I also have a hunch that 2014 will see a big surge in the popularity of items many would think to be a little mundane. Throwbacks such as Bakelite and early plastic will, I am sure, start to command the prices these originally innovative and ground-breaking items deserve. I see some really well-designed household and kitchen items coming under the hammer that would grace any modern home. It is a real surprise to me that despite the growing appreciation of good design, auction prices for many kitchen or basic household items from the 1930s and 1950s are still exceptionally good value. I am sure these values will rise, perhaps as the housing market improves – so start looking for the bargains now.
This year will undoubtedly see auction events commemorating the start of the First World War.

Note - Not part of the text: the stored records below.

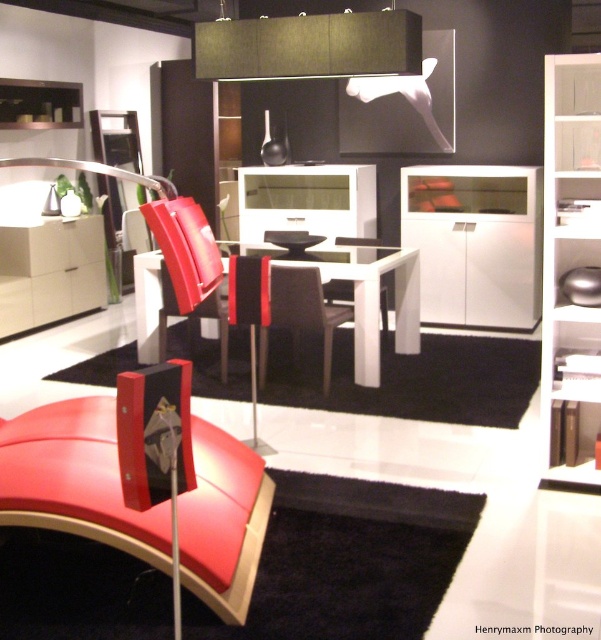 You are a customer in a furniture store and want to sit at the white glossy table at center. There is a black leather armchair at center in the way. Can you walk around it to reach the table?

The black leather armchair at center is behind the white glossy table at center, so you can walk around the armchair to reach the table. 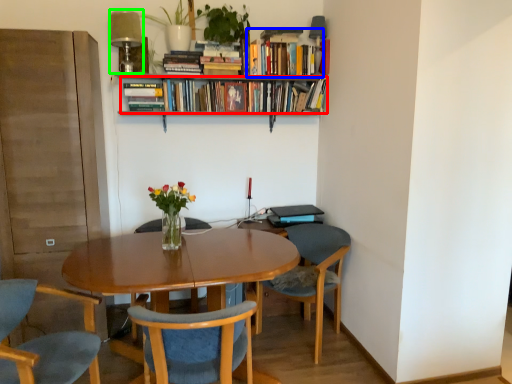 Question: Estimate the real-world distances between objects in this image. Which object is closer to book (highlighted by a red box), book (highlighted by a blue box) or lamp (highlighted by a green box)?

Choices:
 (A) book
 (B) lamp

Answer: (A) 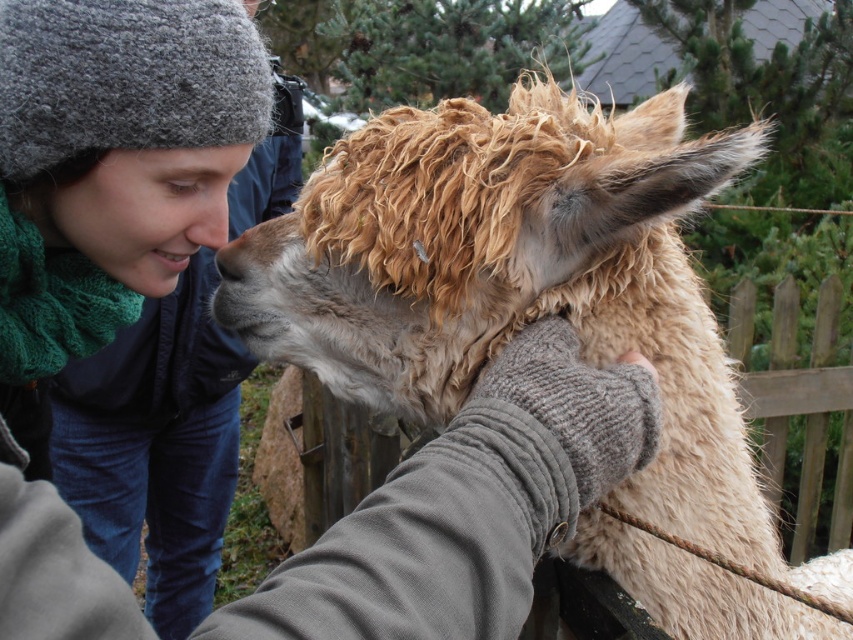 You are standing in a field with the fuzzy beige alpaca at center and the brown woolen nose at center. If you want to pet the alpaca, which part should you reach for first?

We will see a large number of new discoveries, with auctions offering medals, trench art, letters from the front and similar artefacts. This market has been expanding rapidly over the last decade and prices are likely to continue to rise. The three medals awarded to most of the British servicemen that served from 1914 or 1915 are the British War Medal, the British Victory Medal and either the 1914 Star or the 1914-15 Star. They were irreverently referred to as Pip, Squeak, and Wilfred and the trio set will, I hope, inspire collectors to look into the history and stories behind these mementos of heroic actions and sacrifices.